Resulta especialmente incómodo leer lo que ocurrió entonces en el resto del mundo: los grandes periódicos estadounidenses - McDonough cita a The New York Times, el Chicago Times, El Atlanta Constitution y The Washington Post- publicaron 455 artículos y editoriales "sobre la persecución de los judíos en Alemania con informaciones que ofrecían descripciones muy gráficas de la violencia física que sufrían", El 27 de marzo de 1933 - Hitler llegó al poder el 30 de enero - tuvo lugar un mitin para condenar la violencia nazi que reunió a 20.000 personas en el Madison Square Garden de Nueva York dentro de auditorio y a 35.000 en los alrededores. Estas manifestaciones pidieron el boicot de los productos alemanes. En abril, se convocaron marchas en todo Estados Unidos que reunieron a casi un millón de personas. El boicot no se produjo y Alemania siguió siendo tratada como un país más.

Las protestas fueron recibidas con indignación por la cúpula nazi. Hitler calificó las manifestaciones de "propaganda" y Goebbels aseguró que era una prueba más de que los judíos controlaban los medios de comunicación. Básicamente ninguna de las grandes potencias hizo nada pese a que la bestia de la represión iba creciendo en Alemania y los judíos -y todos aquellos que se oponían a los nazis- eran destruidos.

El Gran Dictador, la gran película de Charles Chaplin, una sátira del nazismo considerada actualmente una obra maestra sobre los totalitarismos, provocó un profundo malestar en Hollywood. Los estudios tenían miedo de que el filme que ridiculizaba a Hitler y denunciaba la persecución de los judíos les cerrase el mercado alemán, Por no hablar de la participación en los Juegos Olímpicos de Berlín en 1936, una gran operación de propaganda nazi.

La ignominia alcanzó cotas difícilmente superables cuando numerosos países se reunieron, en junio de 1938, en la conferencia de Evian para hacer frente al problema de los refugiados judíos, que todavía podían huir de Alemania. Los delegados de 32 países cerraron las puertas a decenas de miles de personas que hubiesen podido salvar sus vidas.

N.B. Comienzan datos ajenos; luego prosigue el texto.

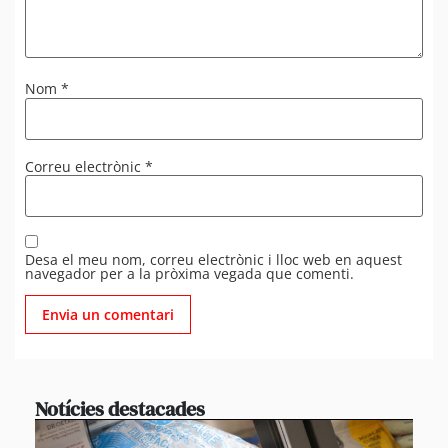
Nom
*
Correu electrònic
*
Desa el meu nom, correu electrònic i lloc web en aquest
navegador per a la pròxima vegada que comenti.
Notícies destacades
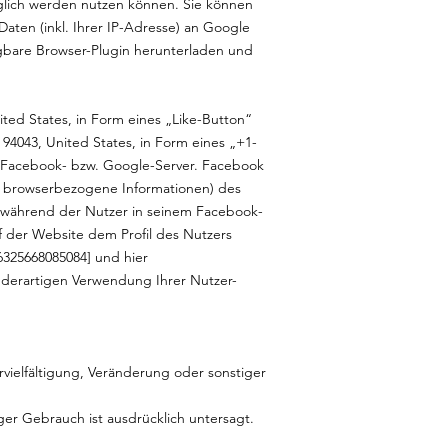
nglich werden nutzen können. Sie können
ten (inkl. Ihrer IP-Adresse) an Google
gbare Browser-Plugin herunterladen und
ted States, in Form eines „Like-Button“
4043, United States, in Form eines „+1-
m Facebook- bzw. Google-Server. Facebook
e browserbezogene Informationen) des
 während der Nutzer in seinem Facebook-
 der Website dem Profil des Nutzers
6325668085084]
und hier
r derartigen Verwendung Ihrer Nutzer-
ervielfältigung, Veränderung oder sonstiger
ger Gebrauch ist ausdrücklich untersagt.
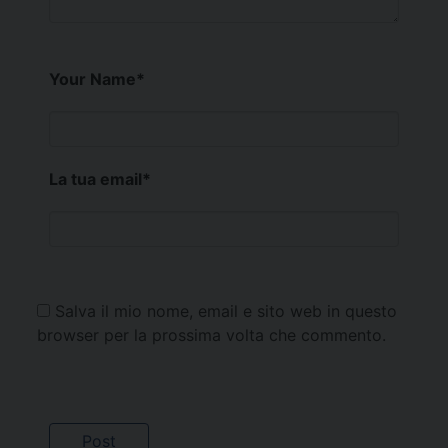
Your Name
*
La tua email
*
Salva il mio nome, email e sito web in questo
browser per la prossima volta che commento.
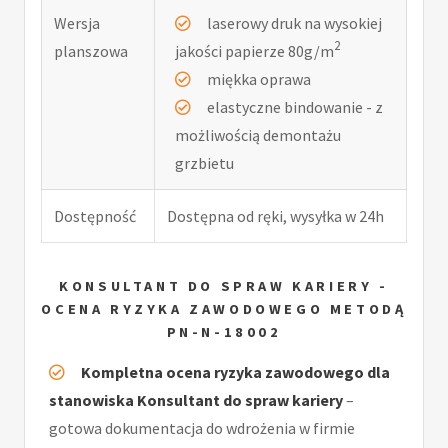
Wersja
laserowy druk na wysokiej
2
planszowa
jakości papierze 80g/m
miękka oprawa
elastyczne bindowanie - z
możliwością demontażu
grzbietu
Dostępność
Dostępna od ręki, wysyłka w 24h
KONSULTANT DO SPRAW KARIERY -
OCENA RYZYKA ZAWODOWEGO METODĄ
PN-N-18002
Kompletna ocena ryzyka zawodowego dla
stanowiska Konsultant do spraw kariery
–
gotowa dokumentacja do wdrożenia w firmie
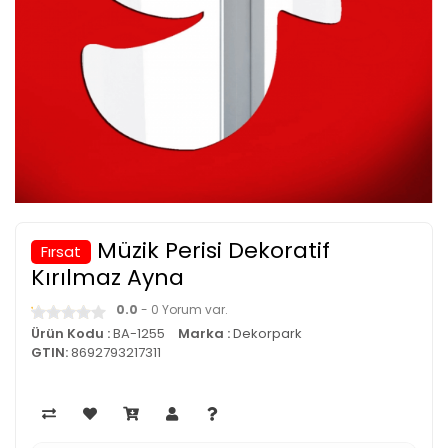
Müzik Perisi Dekoratif
Fırsat
Kırılmaz Ayna
0.0
- 0 Yorum var.
Ürün Kodu :
BA-1255
Marka :
Dekorpark
GTIN:
8692793217311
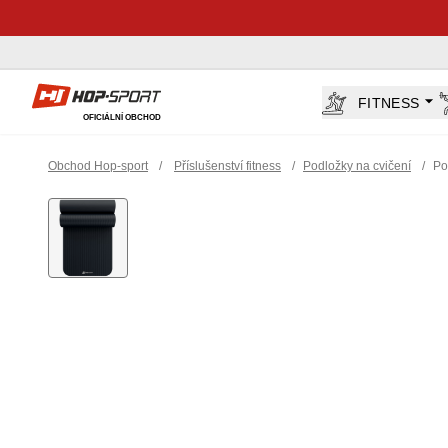
Hop-Sport.cz
FITNESS
OFICIÁLNÍ OBCHOD
Obchod Hop-sport
/
Příslušenství fitness
/
Podložky na cvičení
/
Po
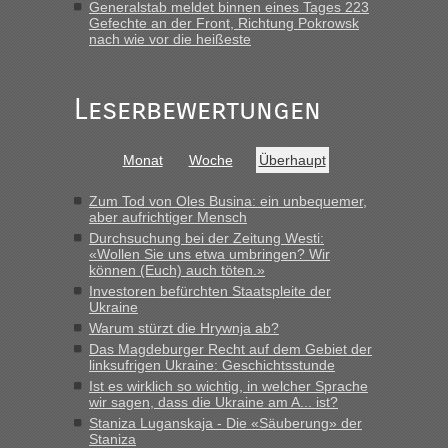
Generalstab meldet binnen eines Tages 223
Frank
in
Berichte und Reisetipps • Re: An welchem
Gefechte an der Front, Richtung Pokrowsk
Grenzübergang zwischen Polen und der Ukraine geht es am
nach wie vor die heißeste
schnellsten?
„Gestern 6 Stunden warten vor der Grenze Richtung Polen
Leserbewertungen
in Krakowez mit dem Kleinbus. Abfertigung ging dann
schnell da auch Passagiere mit EU-Pass dabei waren“
Bernd D-UA
in
Berichte und Reisetipps • Re: An welchem
Monat
Woche
Überhaupt
Grenzübergang zwischen Polen und der Ukraine geht es am
schnellsten?
Zum Tod von Oles Busina: ein unbequemer,
aber aufrichtiger Mensch
„Bin am Montag 15.6.26 um 8 Uhr in Urgyniw ausgereist,
Durchsuchung bei der Zeitung Westi:
das erste Mal an einem Montagmorgen ca. 15 Fahrzeuge
«Wollen Sie uns etwa umbringen? Wir
vor mir, bin sonst der Erste oder Zweite, egal, nach ca 20
können (Euch) auch töten.»
Minuten wurde dann die nächste Welle...“
Investoren befürchten Staatspleite der
Ukraine
lev
in
Berichte und Reisetipps • Re: An welchem
Warum stürzt die Hrywnja ab?
Grenzübergang zwischen Polen und der Ukraine geht es am
Das Magdeburger Recht auf dem Gebiet der
schnellsten?
linksufrigen Ukraine: Geschichtsstunde
Ist es wirklich so wichtig, in welcher Sprache
„Derzeit, ist es überall sehr voll an den Grenzen Ukraine/
wir sagen, dass die Ukraine am A... ist?
Polen. Zb. Krakovets 100 PKW ca. 10 h Wartezeit. Wollen
Staniza Luganskaja - Die «Säuberung» der
Montag rüber, versuchen es sehr früh.“
Staniza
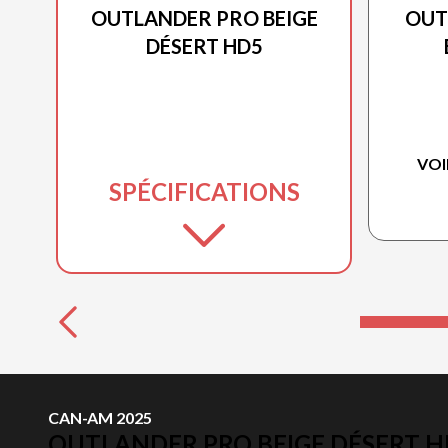
OUTLANDER PRO BEIGE
OUT
DÉSERT HD5
VOI
SPÉCIFICATIONS
CAN-AM 2025
OUTLANDER PRO BEIGE DÉSERT H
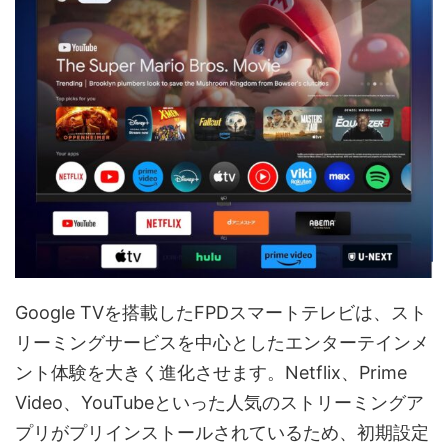
Google TVを搭載したFPDスマートテレビは、スト
リーミングサービスを中心としたエンターテインメ
ント体験を大きく進化させます。Netflix、Prime
Video、YouTubeといった人気のストリーミングア
プリがプリインストールされているため、初期設定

Es imposible saber que hubiese ocurrido si las democracias llegan a adoptar otra actitud, si no hubiesen mirado hacia otro lado y pensado que se podía llegar a algún tipo de acuerdo con el mal absoluto. Los años treinta del siglo XX están, afortunadamente, muy lejos (aunque la arrolladora victoria del partido ultra AfD) En Sajonia-Anhalt arrastra ecos del pasado, pero hay situaciones no solo en Europa, que recuerdan a lo ocurrido entonces; la estigmatización de pueblos y religiones, la violencia desatada contra población civil indefensa sin consecuencias, los discursos de odio y la deshumanización del otro, la manipulación del pasado, el ensañamiento con los débiles y los refugiados... El racismo y el supremacismo no deberían admitir compromisos. La historia nos enseña claramente que, cuando se deja crecer a la bestia, acabas por destruirlo todo.

Guillermo Altares, El País, 8 de septiembre de 2026.